_Exercise aim_
In the records that follow, find each line with "events" and pull it out.

_Page-level text extractions_

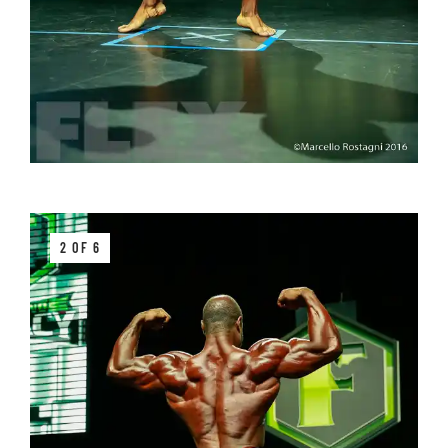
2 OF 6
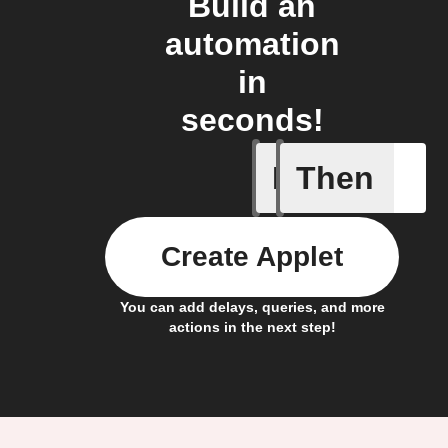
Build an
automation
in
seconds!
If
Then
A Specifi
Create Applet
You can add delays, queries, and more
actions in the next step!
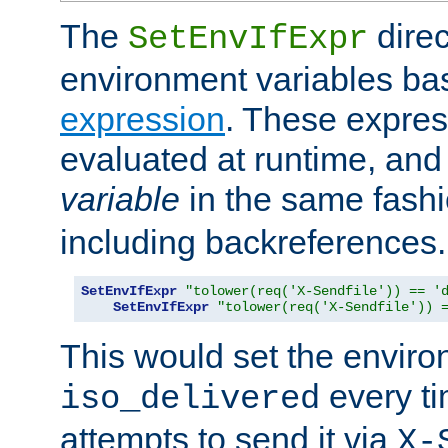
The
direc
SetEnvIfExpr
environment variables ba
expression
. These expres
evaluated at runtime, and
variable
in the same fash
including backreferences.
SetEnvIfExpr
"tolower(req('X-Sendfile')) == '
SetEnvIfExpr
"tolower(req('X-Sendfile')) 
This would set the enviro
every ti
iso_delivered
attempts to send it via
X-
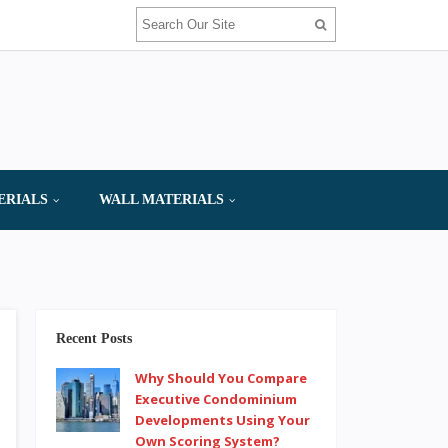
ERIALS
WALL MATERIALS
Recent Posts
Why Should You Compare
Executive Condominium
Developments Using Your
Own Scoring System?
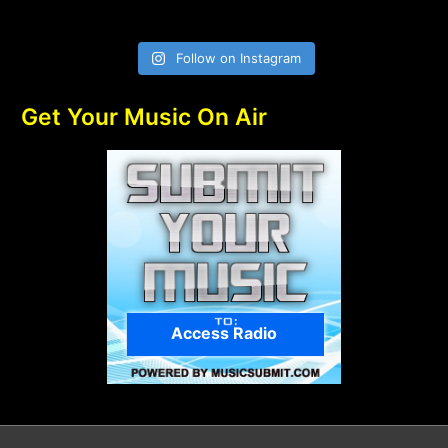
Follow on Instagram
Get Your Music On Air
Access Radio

---

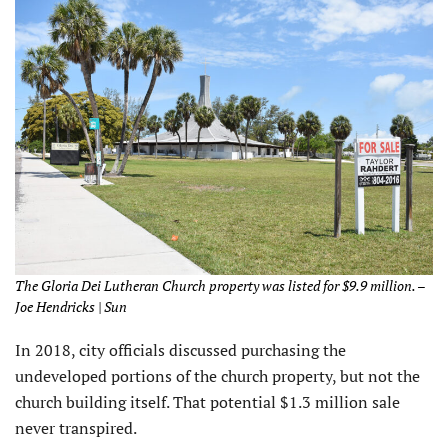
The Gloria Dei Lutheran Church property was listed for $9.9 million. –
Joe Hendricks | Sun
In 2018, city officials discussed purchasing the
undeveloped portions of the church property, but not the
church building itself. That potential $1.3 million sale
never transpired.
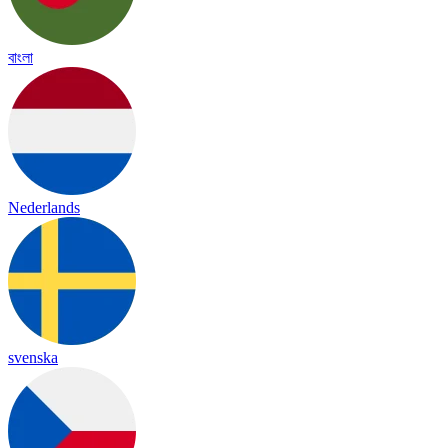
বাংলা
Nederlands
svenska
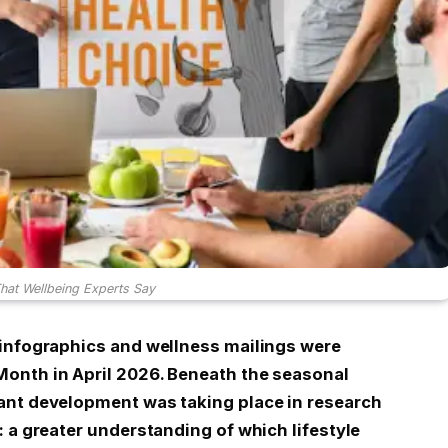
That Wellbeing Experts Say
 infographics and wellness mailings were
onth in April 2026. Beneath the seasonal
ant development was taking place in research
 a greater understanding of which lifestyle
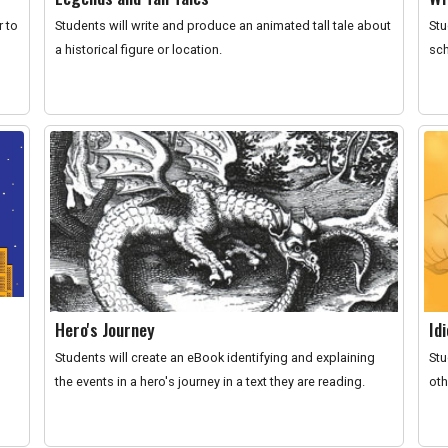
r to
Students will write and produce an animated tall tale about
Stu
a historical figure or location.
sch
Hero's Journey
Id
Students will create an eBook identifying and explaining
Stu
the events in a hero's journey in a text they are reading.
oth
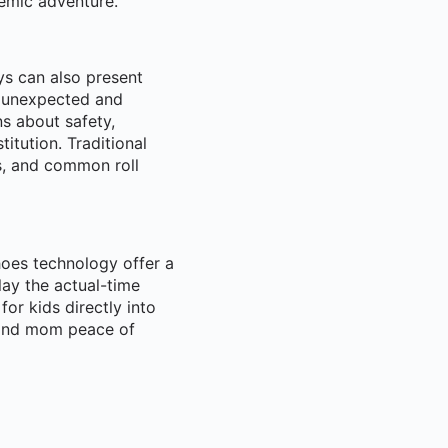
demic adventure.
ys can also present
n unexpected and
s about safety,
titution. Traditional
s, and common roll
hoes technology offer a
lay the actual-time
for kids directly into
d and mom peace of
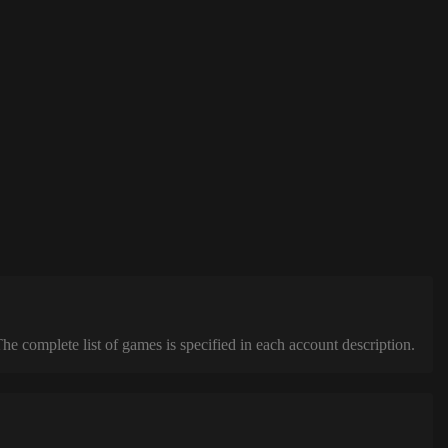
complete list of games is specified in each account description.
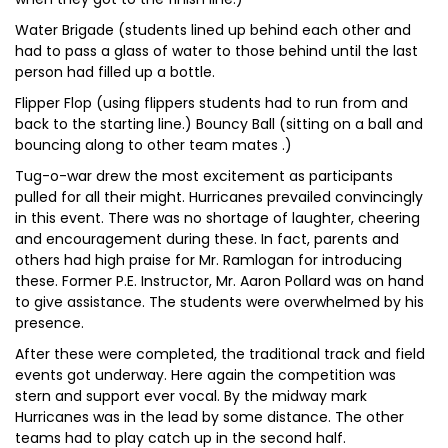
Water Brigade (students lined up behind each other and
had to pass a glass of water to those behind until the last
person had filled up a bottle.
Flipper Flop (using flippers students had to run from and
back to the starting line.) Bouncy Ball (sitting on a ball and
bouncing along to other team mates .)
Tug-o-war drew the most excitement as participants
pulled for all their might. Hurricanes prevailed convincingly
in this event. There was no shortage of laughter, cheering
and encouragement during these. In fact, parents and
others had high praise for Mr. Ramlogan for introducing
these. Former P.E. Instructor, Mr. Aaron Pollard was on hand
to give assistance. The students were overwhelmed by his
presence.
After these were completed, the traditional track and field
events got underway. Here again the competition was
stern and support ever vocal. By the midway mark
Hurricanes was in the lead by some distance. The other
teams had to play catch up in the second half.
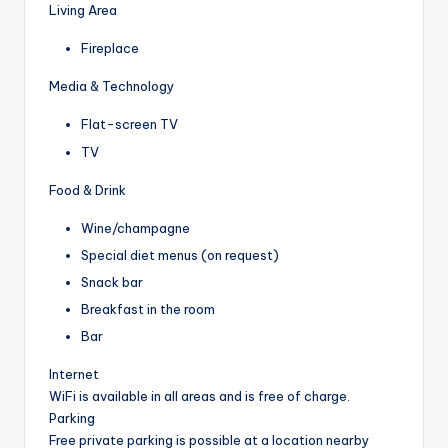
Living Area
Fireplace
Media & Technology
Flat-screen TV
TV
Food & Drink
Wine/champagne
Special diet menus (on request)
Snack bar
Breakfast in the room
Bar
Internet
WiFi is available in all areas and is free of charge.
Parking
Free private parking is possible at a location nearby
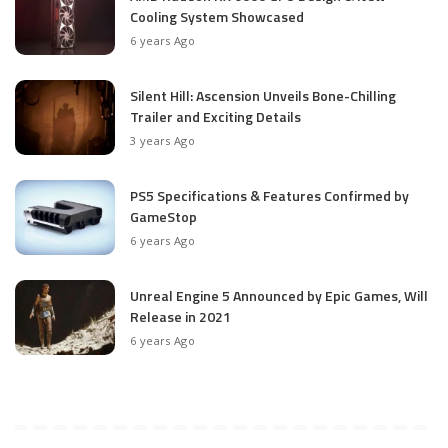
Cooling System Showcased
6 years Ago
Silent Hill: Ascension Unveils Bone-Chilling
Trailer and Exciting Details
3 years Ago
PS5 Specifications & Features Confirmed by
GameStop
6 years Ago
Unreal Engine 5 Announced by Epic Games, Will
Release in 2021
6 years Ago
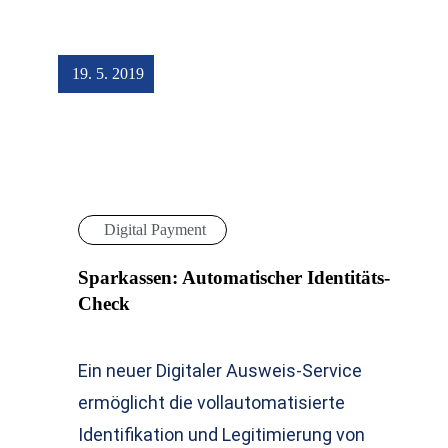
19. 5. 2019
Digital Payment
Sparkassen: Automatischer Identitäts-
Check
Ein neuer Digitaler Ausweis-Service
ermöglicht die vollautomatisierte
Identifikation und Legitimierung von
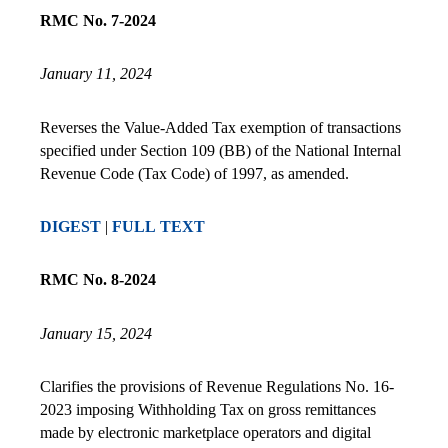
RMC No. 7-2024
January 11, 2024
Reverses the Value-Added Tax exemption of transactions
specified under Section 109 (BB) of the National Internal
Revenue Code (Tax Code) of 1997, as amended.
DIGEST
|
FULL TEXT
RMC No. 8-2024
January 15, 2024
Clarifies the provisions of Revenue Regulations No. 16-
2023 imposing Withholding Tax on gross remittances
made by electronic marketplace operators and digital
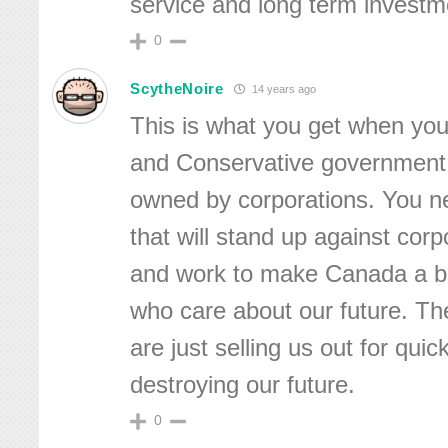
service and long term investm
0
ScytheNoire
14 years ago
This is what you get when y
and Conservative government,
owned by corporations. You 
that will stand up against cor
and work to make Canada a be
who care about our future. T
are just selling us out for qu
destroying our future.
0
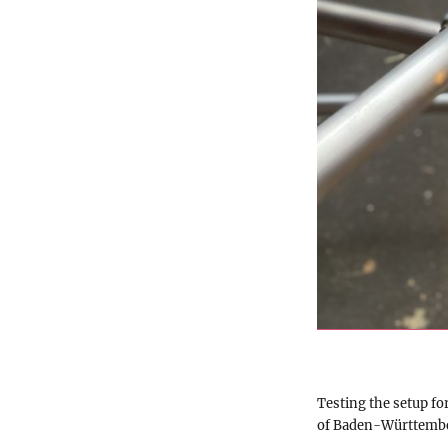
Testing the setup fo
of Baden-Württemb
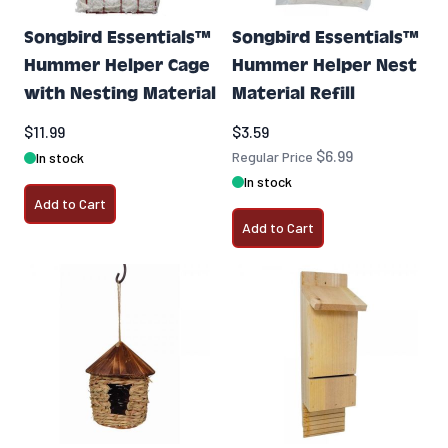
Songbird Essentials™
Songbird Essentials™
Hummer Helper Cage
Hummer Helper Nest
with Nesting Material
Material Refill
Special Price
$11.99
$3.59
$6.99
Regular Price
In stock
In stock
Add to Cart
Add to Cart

_Solved problem_
the events in a hero's journey in a text they are reading.
events got underway. Here again the competition was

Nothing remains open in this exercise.